Content starts
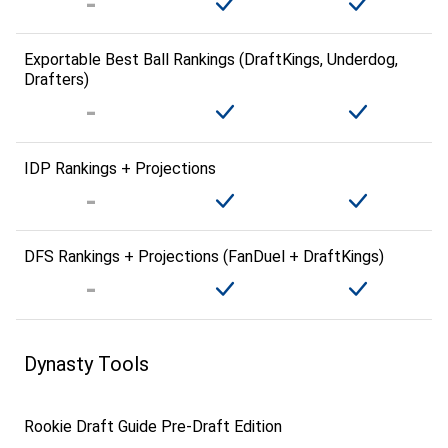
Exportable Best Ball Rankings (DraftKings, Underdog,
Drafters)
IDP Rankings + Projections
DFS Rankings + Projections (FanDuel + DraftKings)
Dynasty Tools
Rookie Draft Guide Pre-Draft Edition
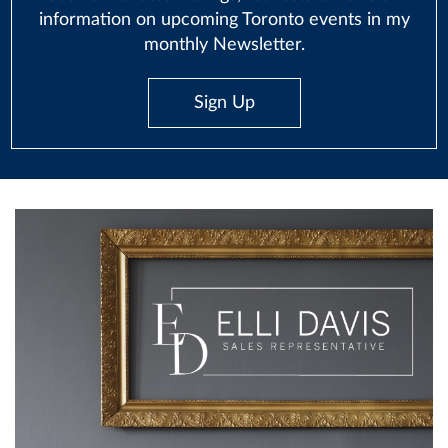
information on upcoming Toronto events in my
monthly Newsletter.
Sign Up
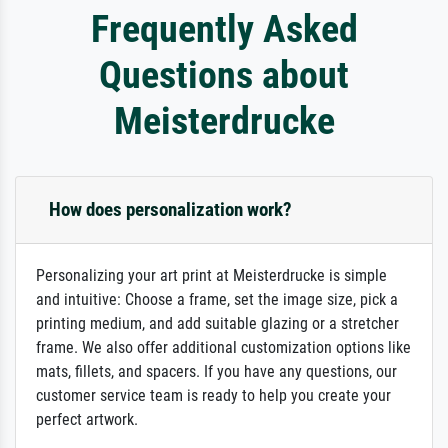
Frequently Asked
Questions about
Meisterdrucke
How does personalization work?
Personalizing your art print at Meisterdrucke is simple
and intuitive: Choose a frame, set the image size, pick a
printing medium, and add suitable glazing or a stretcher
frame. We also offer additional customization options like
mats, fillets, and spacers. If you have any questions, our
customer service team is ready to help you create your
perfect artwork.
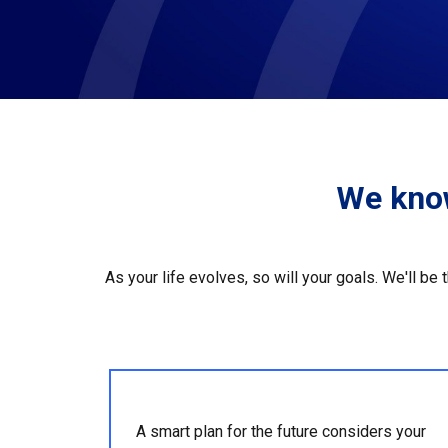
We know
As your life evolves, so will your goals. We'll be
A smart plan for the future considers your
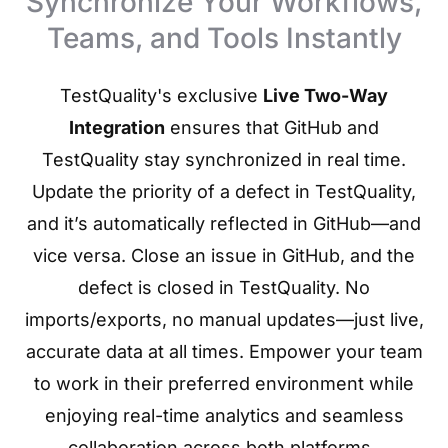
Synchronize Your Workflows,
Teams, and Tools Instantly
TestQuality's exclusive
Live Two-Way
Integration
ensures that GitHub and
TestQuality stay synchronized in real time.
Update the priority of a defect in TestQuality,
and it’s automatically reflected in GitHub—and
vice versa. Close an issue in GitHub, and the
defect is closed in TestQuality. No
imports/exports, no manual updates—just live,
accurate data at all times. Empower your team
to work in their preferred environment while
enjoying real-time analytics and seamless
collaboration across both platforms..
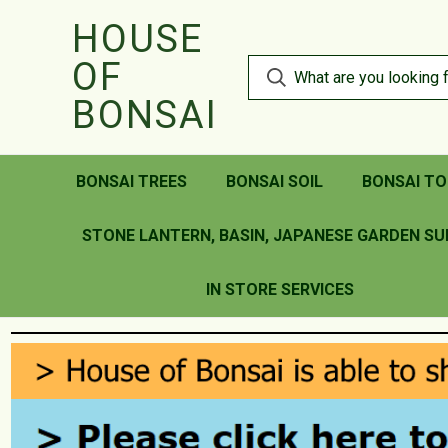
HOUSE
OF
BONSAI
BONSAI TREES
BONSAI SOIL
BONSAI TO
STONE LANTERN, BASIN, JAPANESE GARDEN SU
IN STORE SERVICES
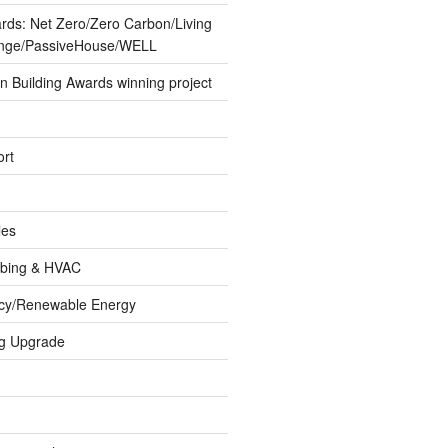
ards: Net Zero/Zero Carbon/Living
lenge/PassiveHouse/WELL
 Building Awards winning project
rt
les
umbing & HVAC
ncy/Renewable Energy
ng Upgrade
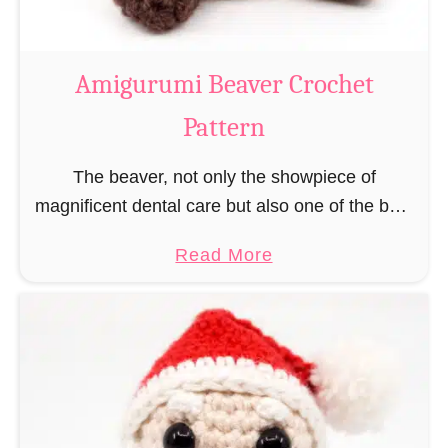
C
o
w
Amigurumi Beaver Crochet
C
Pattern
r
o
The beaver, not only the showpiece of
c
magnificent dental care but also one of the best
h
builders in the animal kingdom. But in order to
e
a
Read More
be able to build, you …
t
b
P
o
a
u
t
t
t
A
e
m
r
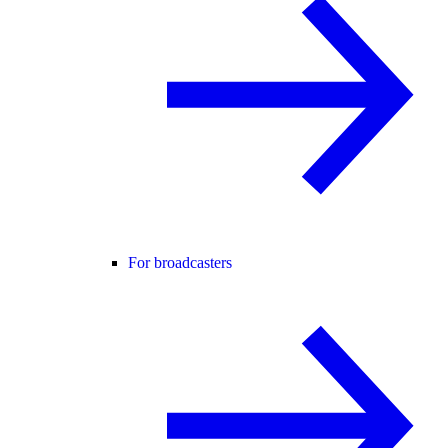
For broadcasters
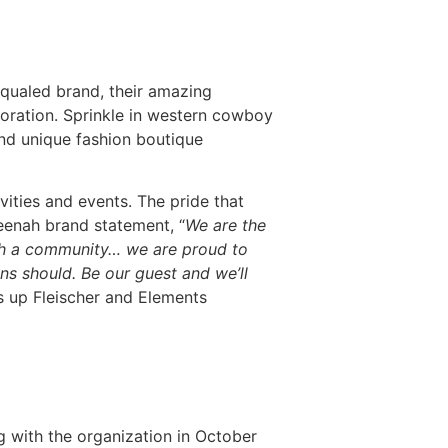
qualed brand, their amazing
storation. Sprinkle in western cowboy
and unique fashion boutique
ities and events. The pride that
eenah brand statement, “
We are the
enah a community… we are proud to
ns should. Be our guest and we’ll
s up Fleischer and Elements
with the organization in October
Content ends
Content starts
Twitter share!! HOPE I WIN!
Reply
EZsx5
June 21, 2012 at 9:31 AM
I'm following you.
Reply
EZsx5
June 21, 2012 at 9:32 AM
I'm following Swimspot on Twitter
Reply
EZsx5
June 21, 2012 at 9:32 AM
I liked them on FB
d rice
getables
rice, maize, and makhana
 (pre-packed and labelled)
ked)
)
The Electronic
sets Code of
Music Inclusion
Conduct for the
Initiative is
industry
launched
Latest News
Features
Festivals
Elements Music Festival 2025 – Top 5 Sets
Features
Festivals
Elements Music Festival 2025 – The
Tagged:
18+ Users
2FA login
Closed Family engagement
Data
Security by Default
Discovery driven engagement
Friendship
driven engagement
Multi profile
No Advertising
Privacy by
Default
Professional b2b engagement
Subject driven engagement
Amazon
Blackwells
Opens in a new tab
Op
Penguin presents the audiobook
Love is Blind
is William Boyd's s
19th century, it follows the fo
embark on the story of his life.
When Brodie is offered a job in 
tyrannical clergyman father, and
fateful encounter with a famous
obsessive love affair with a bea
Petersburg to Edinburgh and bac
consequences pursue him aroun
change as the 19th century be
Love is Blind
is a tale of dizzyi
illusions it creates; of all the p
Content ends
*TASK TO CARRY OUT*: In the listing above, find the line with "Exportable Best Ball" and the line with "mats, fillets, and". Copy exactly those two and every line between, without the pictures.

*EXPECTED OUTPUT*:
Exportable Best Ball Rankings (DraftKings, Underdog,
Drafters)
IDP Rankings + Projections
DFS Rankings + Projections (FanDuel + DraftKings)
Dynasty Tools
Rookie Draft Guide Pre-Draft Edition
information on upcoming Toronto events in my
monthly Newsletter.
Sign Up
Frequently Asked
Questions about
Meisterdrucke
How does personalization work?
Personalizing your art print at Meisterdrucke is simple
and intuitive: Choose a frame, set the image size, pick a
printing medium, and add suitable glazing or a stretcher
frame. We also offer additional customization options like
mats, fillets, and spacers. If you have any questions, our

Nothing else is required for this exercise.